Si trascinò lontano, il più lontano possibile mentre il sole gli baciava la fronte con un rosso alieno. Si trascinò in mezzo alla gente, che lo scansava mostrando insofferenza in una smorfia di disgusto. La testa gl’era pesante come un àncora rugginosa dimenticata in fondo al mare. Capiva poco o niente: solo che doveva camminare finché le gambe gliel’avrebbero consentito.

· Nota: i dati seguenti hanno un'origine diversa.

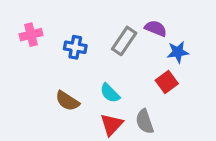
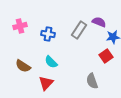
cyan semicircle: (110, 93) -> (51, 62), moved
brown semicircle: (67, 101) -> (23, 66), moved
red triangle: (112, 125) -> (46, 83), moved

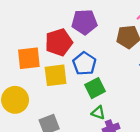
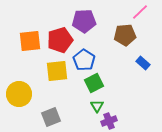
orange square: (29, 58) -> (30, 41), moved
green triangle: (98, 113) -> (97, 106), turned 40

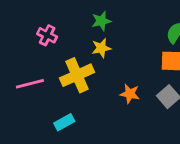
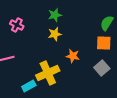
yellow cross: (77, 75) -> (48, 73), moved
orange star: (130, 94) -> (73, 56), moved

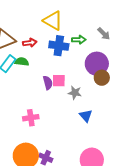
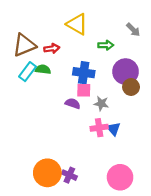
gray arrow: (104, 34) -> (133, 30), moved
blue cross: (59, 46) -> (84, 73), moved
purple semicircle: (48, 83) -> (73, 103), moved, turned -56
pink cross: (31, 118) -> (99, 128), moved

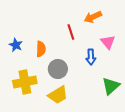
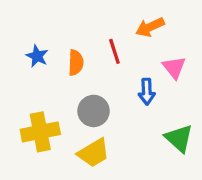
blue star: (16, 45) -> (37, 56), moved
orange semicircle: (41, 49) -> (76, 63), moved
green triangle: (111, 86) -> (179, 138), turned -36

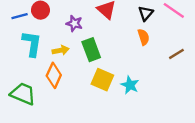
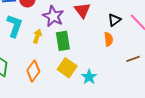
purple star: (74, 23) -> (53, 16), size x1.5
yellow arrow: (61, 50) -> (37, 36), turned -72
orange diamond: (54, 75) -> (33, 71), moved

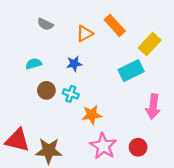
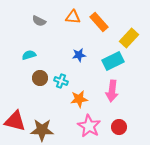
orange triangle: (85, 34) -> (73, 17), moved, turned 35
blue star: (74, 64) -> (79, 55), moved
pink arrow: (153, 107) -> (112, 91), moved

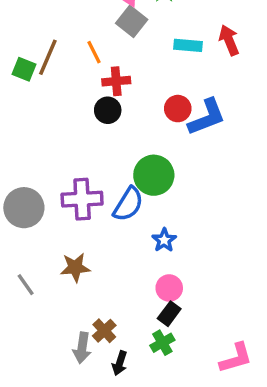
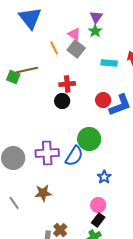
orange line: (94, 52) -> (54, 48), moved
brown line: (48, 57) -> (27, 70), turned 55
blue star: (164, 240) -> (104, 177), moved

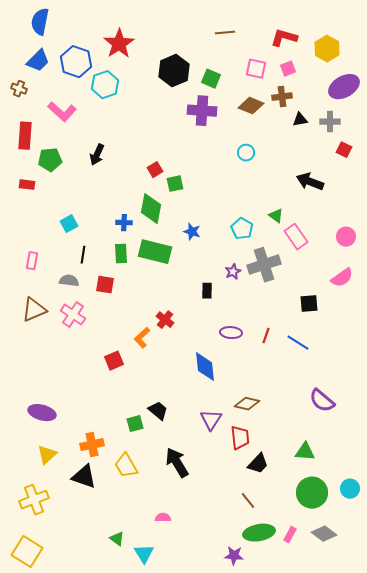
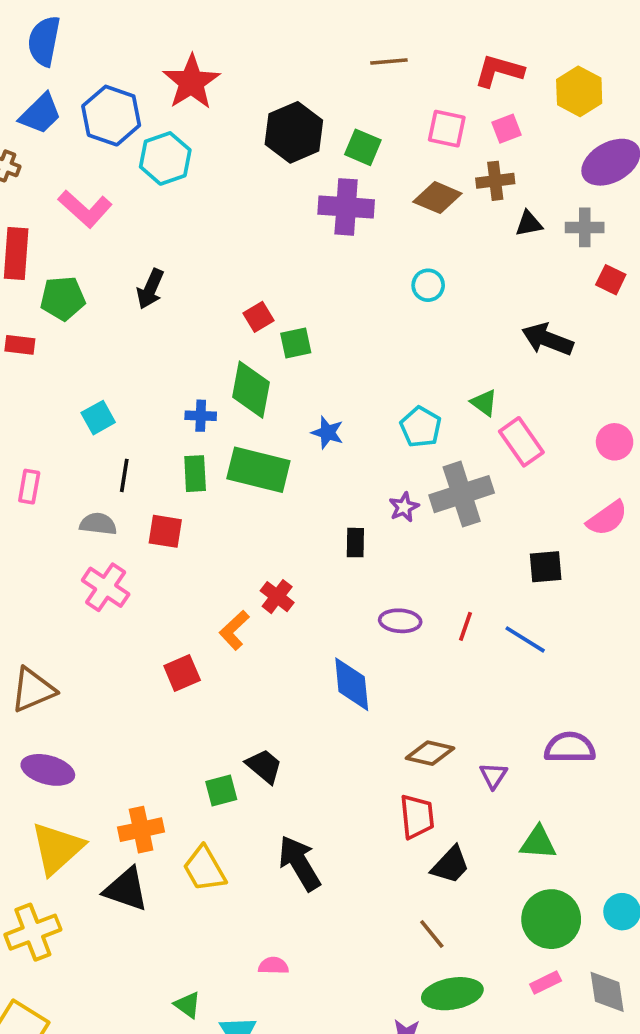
brown triangle: (34, 310) -> (33, 690), moved
purple semicircle: (322, 401) -> (570, 748), turned 140
purple triangle: (211, 420) -> (493, 776), moved, size x0.7
yellow triangle: (47, 455) -> (57, 848), size x1.5
gray diamond: (324, 534) -> (607, 992), moved, turned 45
pink rectangle: (290, 535) -> (546, 982), moved, turned 35

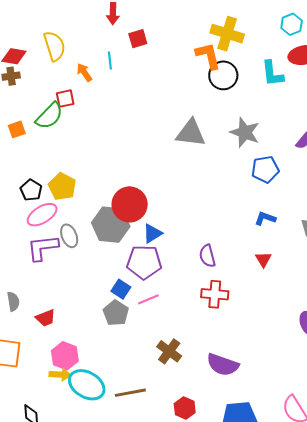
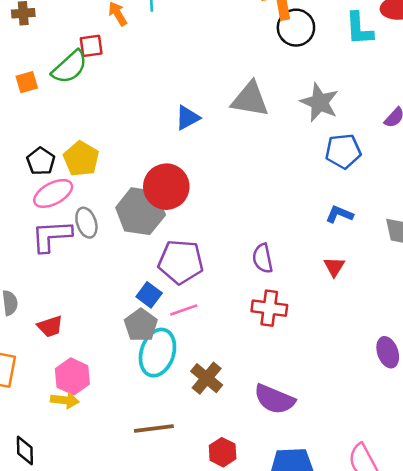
blue triangle: (152, 233) -> (187, 118), moved
cyan ellipse: (87, 385) -> (157, 353), moved, turned 75

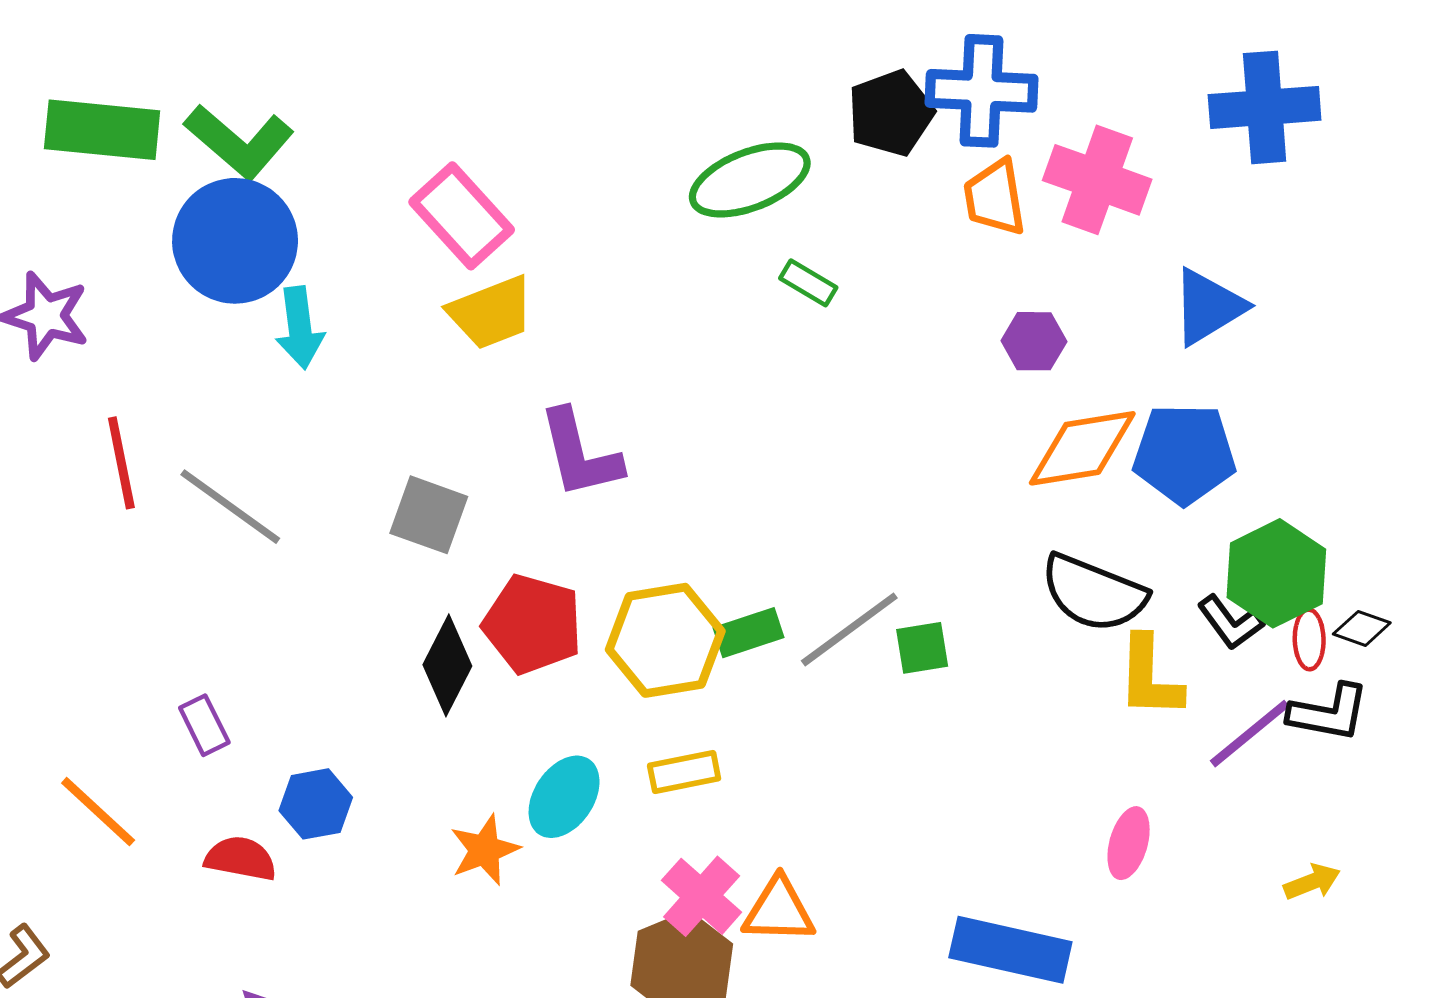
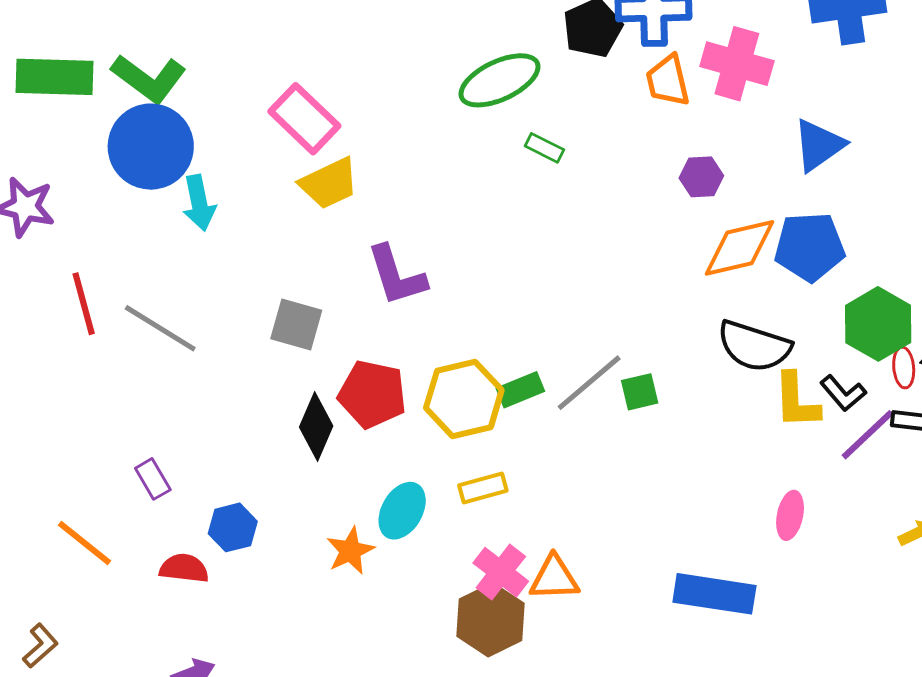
black L-shape: (1231, 622) -> (843, 393), moved

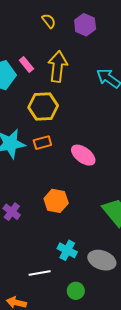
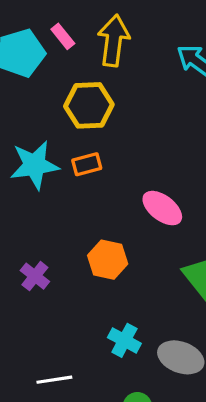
pink ellipse: (83, 155) -> (162, 208), moved
white line: (40, 273) -> (54, 380), moved

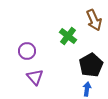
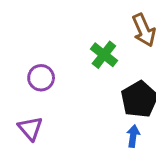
purple triangle: (35, 77) -> (30, 128), moved

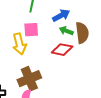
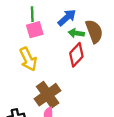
pink square: (31, 30) -> (35, 30), moved
red diamond: (62, 50) -> (76, 55), turned -45

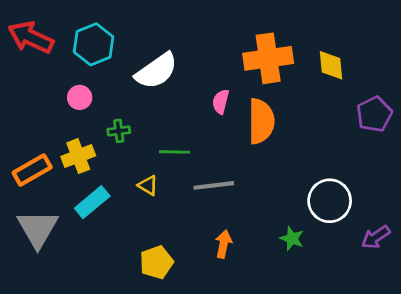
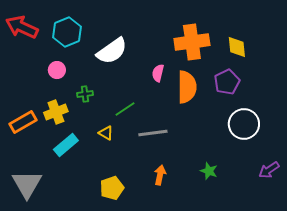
purple pentagon: (374, 114) -> (227, 82), moved
green line: (175, 152) -> (125, 109), turned -35
white circle: (330, 201) -> (244, 124), moved
gray triangle: (38, 229) -> (27, 184), moved

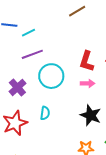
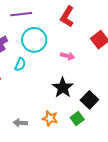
red L-shape: (87, 61) -> (67, 17), moved
cyan semicircle: (45, 113) -> (20, 64), moved

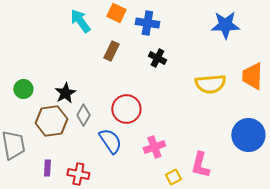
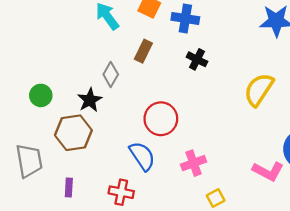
yellow semicircle: (210, 84) -> (259, 90), turned 128
gray diamond: (83, 115) -> (111, 74), moved
pink L-shape: (200, 165) -> (268, 171), moved, turned -76
red cross: (78, 174) -> (121, 192), moved

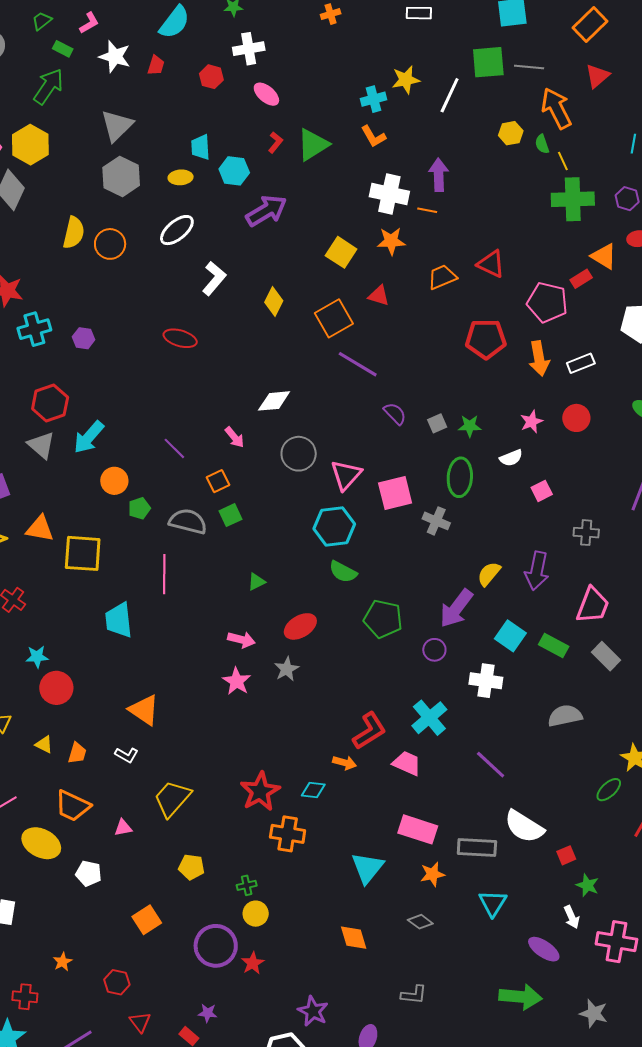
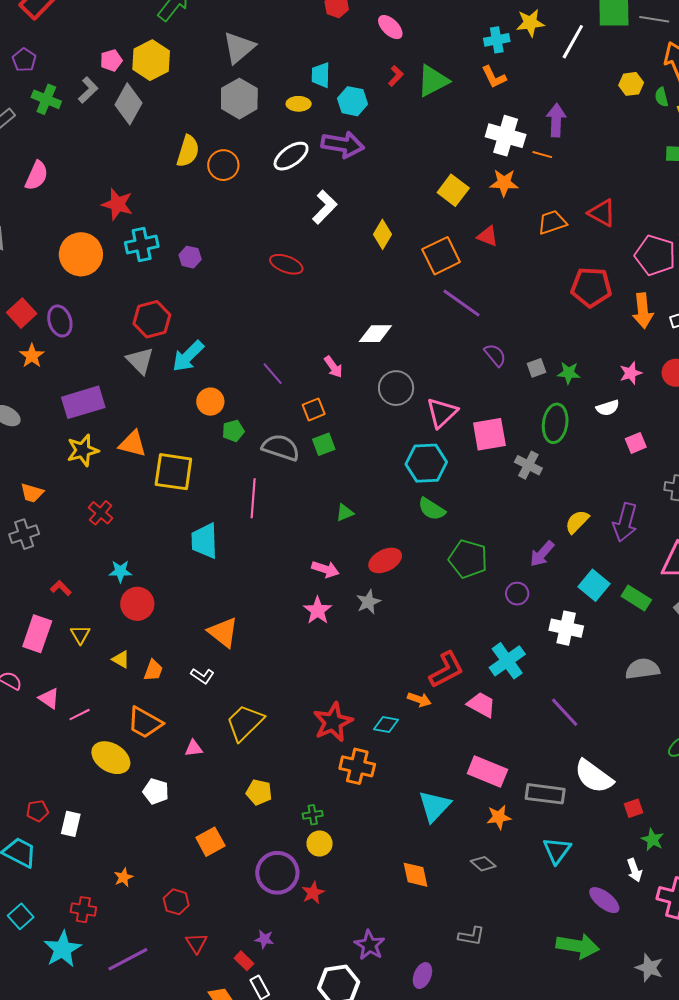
purple arrow: (266, 211) -> (343, 145), moved, turned 36
purple arrow: (456, 608) -> (542, 554), size x0.7

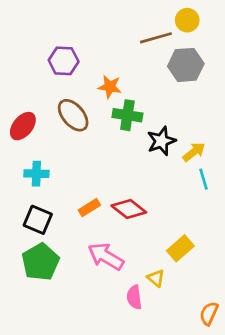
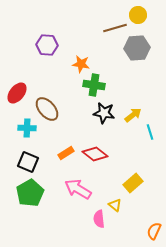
brown ellipse: (73, 115) -> (47, 109), moved
black star: (161, 141) -> (104, 113), moved, turned 30
yellow arrow: (194, 152) -> (133, 115), moved

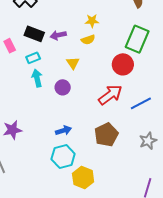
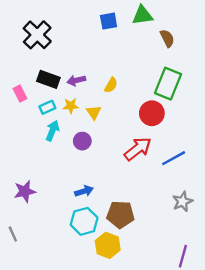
yellow star: (92, 21) -> (71, 106), moved
yellow semicircle: (88, 40) -> (111, 85), turned -40
cyan arrow: (37, 78) -> (52, 131), turned 36
brown pentagon: (106, 135) -> (120, 214), moved, turned 30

Quando la puzza si fece troppo forte, la porta finalmente venne buttata giù dai pompieri chiamati dai vicini di casa: Jim era disteso sul divano, le guance scavate, i pochi capelli lunghi e bianchi aperti a mo’ di rosa sotto il cranio, la bocca spalancata coi denti d’oro bene in vista, gli occhi allucinati puntati sul soffitto, vestito coi soliti stracci, quelli d’un magnaccia dappoco che può tranquillamente esser scambiato per un borderline.
L’autopsia decise che l’uomo era morto per cause naturali, infarto del miocardio: una vita sregolata, portata all’eccesso per troppi anni, lo aveva stroncato. Nessuno dei vicini lo pianse o lo ricordò per più di qualche giorno. Solo qualche lingua lunga continuò a dire, di tanto in tanto, che Jim non era morto così da un momento all’altro, che qualcuno lo aveva fatto fuori perché non si muore mai per cause naturali. Che se era morto era perché il diavolo aveva voluto strappargli l’anima dal petto. Quando venivano fuori simili fantasiose teorie, tra i condomini si diffondeva un’isterica risata bassa e poco divertita: in segreto tutti sapevano che Jim non era deceduto per cause naturali, ma l’autopsia aveva stabilito diversamente. E poi con quell’uomo non erano mai stati amici né confidenti: però li preoccupava che un’uguale fine potesse toccare anche a loro un giorno o l’altro.

* * *

“I fasci non ci avranno mai, mai Mat!”
Mat gli sorrise: convinta e non convinta. Però in quel momento lo amava. O s’illudeva che così fosse. Ed era sicura che avrebbe potuto avere tanti figli, da un uomo o più di uno, proprio come le aveva detto Jim. Però lei i figli…: no, non li voleva, troppo giovane; e poi i figli sono sempre inutili come cani bastardi con la diarrea e la rabbia. Inutili.
“Moriranno mai i fasci, intendo dire: moriranno una volta per sempre?”
Jim le sorrise: “Se ci impegneremo, se ci impegneremo domani i nostri figli vivranno in un mondo senza né fascisti né pressappochisti. Dipende da noi.”
”Dipende da noi”, masticò Mat, convinta che quella fosse l’unica verità e l’unica forza di cui ci fosse bisogno per un mondo migliore, per un futuro migliore e possibile.